Kalau Natly bisa seyakin itu, secinta itu pada pria yang tidak ia kenal dengan baik sekalipun. Pasti rasa cinta gue pada Bella pun, jauh lebih besar dari yang gue tahu. Batin Navin bertanya-tanya sendiri. I wonder. Apakah mimpi dan imajinasi yang gue dan Natly buat untuk orang yang kita cinta akan menjadi kenyataan?

I wonder...

Bella menggenggam tangan Aaron, benda itu sangat berkilauan di jarinya yang ramping saat terkena air laut yang jernih. Snorkeling ditemani kekasihnya, dikelilingi oleh sahabatnya pula. Ia tak pernah menyangka, bahwa liburan ini akan terasa jauh lebih menyenangkan dari bayangannya.

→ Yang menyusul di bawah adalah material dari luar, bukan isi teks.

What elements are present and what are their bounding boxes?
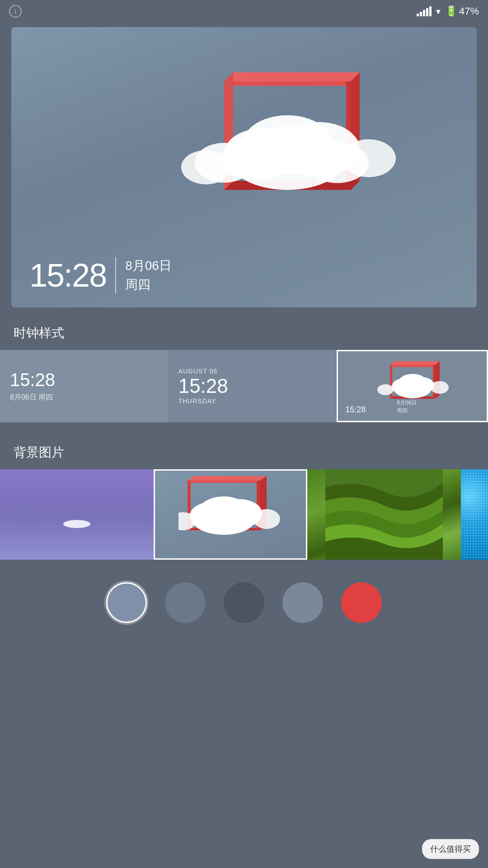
cs2-month: AUGUST 06 <box>178 368 327 375</box>
cs3-time: 15:28 <box>345 405 366 415</box>
svg-marker-30 <box>188 528 260 530</box>
wifi-icon: ▾ <box>436 6 441 17</box>
svg-point-26 <box>398 374 427 392</box>
signal-bars-icon <box>417 6 432 16</box>
svg-marker-31 <box>188 481 191 530</box>
bar1 <box>417 14 419 16</box>
svg-marker-4 <box>224 72 360 81</box>
hero-date-main: 8月06日 <box>125 257 172 274</box>
hero-date-sub: 周四 <box>125 276 172 293</box>
hero-clock: 15:28 8月06日 周四 <box>29 257 172 294</box>
svg-point-40 <box>253 509 280 529</box>
svg-marker-0 <box>224 81 351 86</box>
svg-point-15 <box>342 139 396 177</box>
svg-marker-20 <box>433 365 435 399</box>
svg-point-39 <box>178 512 196 530</box>
svg-marker-29 <box>188 481 260 483</box>
color-dot-1[interactable] <box>106 582 147 623</box>
hero-background: 15:28 8月06日 周四 <box>11 27 477 307</box>
svg-marker-32 <box>257 481 260 530</box>
color-dot-2[interactable] <box>165 582 206 623</box>
hero-time: 15:28 <box>29 257 106 294</box>
svg-point-28 <box>431 381 449 394</box>
blue-dots <box>461 469 488 560</box>
frame-cloud-art <box>179 45 396 226</box>
purple-lines <box>0 469 154 560</box>
color-dot-3[interactable] <box>224 582 264 623</box>
svg-marker-33 <box>188 476 267 481</box>
green-field-art <box>307 469 461 560</box>
hero-widget: 15:28 8月06日 周四 <box>11 27 477 307</box>
clock-styles-row: 15:28 8月06日 周四 AUGUST 06 15:28 THURSDAY … <box>0 350 488 422</box>
bar3 <box>423 10 425 16</box>
boat-shape <box>63 520 90 528</box>
cs3-art <box>376 356 449 410</box>
color-dot-5[interactable] <box>341 582 382 623</box>
svg-point-35 <box>192 503 255 535</box>
battery-icon: 🔋 47% <box>445 5 479 17</box>
status-right: ▾ 🔋 47% <box>417 5 479 17</box>
notification-icon: 1 <box>9 5 22 18</box>
svg-point-27 <box>377 384 394 395</box>
bg-thumb-cloud[interactable] <box>154 469 307 560</box>
bar2 <box>420 12 422 16</box>
bg-thumb-blue[interactable] <box>461 469 488 560</box>
thumb-cloud-art <box>178 474 282 546</box>
svg-point-37 <box>217 499 262 528</box>
cs1-time: 15:28 <box>10 370 159 390</box>
svg-marker-34 <box>260 476 267 530</box>
status-left: 1 <box>9 5 22 18</box>
bar5 <box>429 6 432 16</box>
bar4 <box>426 8 428 16</box>
svg-marker-17 <box>390 365 435 367</box>
cs2-day: THURSDAY <box>178 397 327 405</box>
color-dots-row <box>0 560 488 641</box>
hero-divider <box>115 257 116 293</box>
clock-style-2[interactable]: AUGUST 06 15:28 THURSDAY <box>169 350 337 422</box>
clock-style-3[interactable]: 15:28 8月06日 周四 <box>337 350 488 422</box>
hero-date: 8月06日 周四 <box>125 257 172 293</box>
svg-point-38 <box>199 496 249 526</box>
clock-style-label: 时钟样式 <box>0 312 488 350</box>
corner-button[interactable]: 什么值得买 <box>422 839 479 859</box>
bg-thumbnails <box>0 469 488 560</box>
svg-point-36 <box>190 502 230 529</box>
bg-section-label: 背景图片 <box>0 431 488 469</box>
svg-point-16 <box>195 143 253 183</box>
bg-thumb-green[interactable] <box>307 469 461 560</box>
svg-marker-21 <box>390 361 440 365</box>
bg-thumb-purple[interactable] <box>0 469 154 560</box>
cs2-time: 15:28 <box>178 375 327 397</box>
color-dot-4[interactable] <box>282 582 323 623</box>
status-bar: 1 ▾ 🔋 47% <box>0 0 488 23</box>
clock-style-1[interactable]: 15:28 8月06日 周四 <box>0 350 169 422</box>
bg-section: 背景图片 <box>0 431 488 560</box>
cs1-date: 8月06日 周四 <box>10 393 159 402</box>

Aaron dengan manja memeluknya dalam air seraya memperhatikan gerak-gerik ikan dari dasar laut. Bella merasa seperti di surga, menyerahkan hidupnya di tangan Aaron adalah kebahagiaan mutlak. Setiap sentuhan lembut, caranya memperlakukannya. Tentu saja Bella bahagia. Karena Aaron adalah pria yang telah dan akan memberikannya dunia. Selain Aaron, Bella tak tahu lagi. Siapa yang bisa!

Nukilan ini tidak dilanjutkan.